=== EXERCISE INSTRUCTIONS ===
In the listing below, please print the line that contains "issues if those" and every line that follows it, exactly.

[[ EXCERPTED RECORDS open ]]

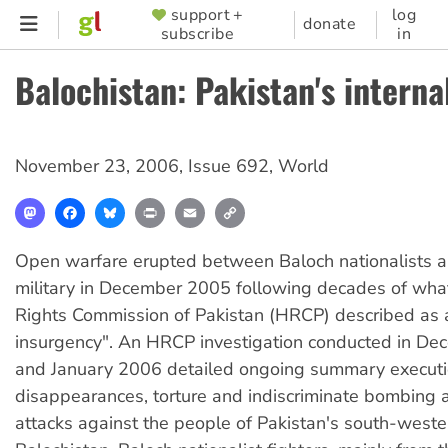
Skip
support +
log
SUPPORTER
donate
subscribe
in
to
MENU
main
Balochistan: Pakistan's interna
content
November 23, 2006
,
Issue 692
,
World
Mastodon
Facebook
Bluesky
Print
Email
Copy
Link
Open warfare erupted between Baloch nationalists a
military in December 2005 following decades of wh
Rights Commission of Pakistan (HRCP) described as 
insurgency". An HRCP investigation conducted in D
and January 2006 detailed ongoing summary executi
disappearances, torture and indiscriminate bombing a
attacks against the people of Pakistan's south-weste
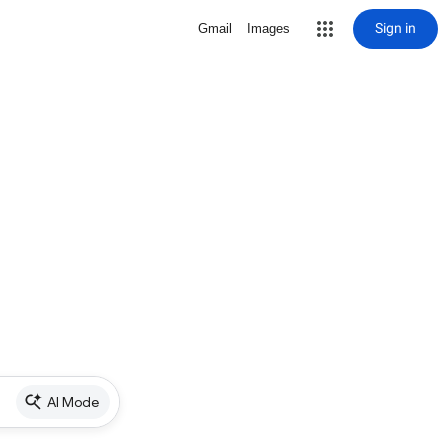
Sign in
Gmail
Images
AI Mode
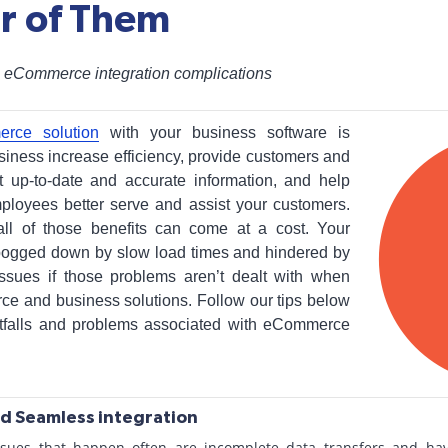
ar of Them
 eCommerce integration complications
erce solution
with your business software is
iness increase efficiency, provide customers and
 up-to-date and accurate information, and help
ployees better serve and assist your customers.
ll of those benefits can come at a cost. Your
ogged down by slow load times and hindered by
 issues if those problems aren’t dealt with when
ce and business solutions. Follow our tips below
tfalls and problems associated with eCommerce
d Seamless integration
ssues that happen often are incomplete data transfers and havi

[[ EXCERPTED RECORDS closed ]]

=== ANSWER TO THIS PROBLEM ===
 issues if those problems aren’t dealt with when
ce and business solutions. Follow our tips below
tfalls and problems associated with eCommerce
d Seamless integration
ssues that happen often are incomplete data transfers and havi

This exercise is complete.